_What the task requires_: Copy the lines below word for word, skipping any image.

(Data in this exercise Opens)

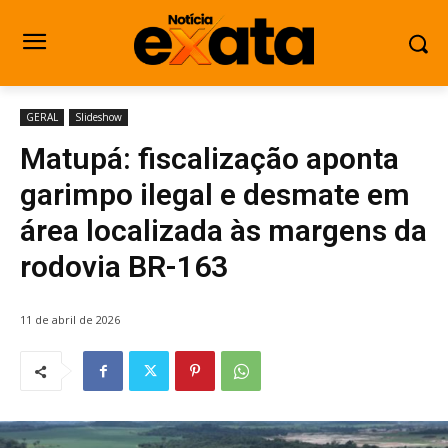
GERAL
Slideshow
Matupá: fiscalização aponta
garimpo ilegal e desmate em
área localizada às margens da
rodovia BR-163
11 de abril de 2026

(Data in this exercise Closes)

_Worked solution_:
GERAL
Slideshow
Matupá: fiscalização aponta
garimpo ilegal e desmate em
área localizada às margens da
rodovia BR-163
11 de abril de 2026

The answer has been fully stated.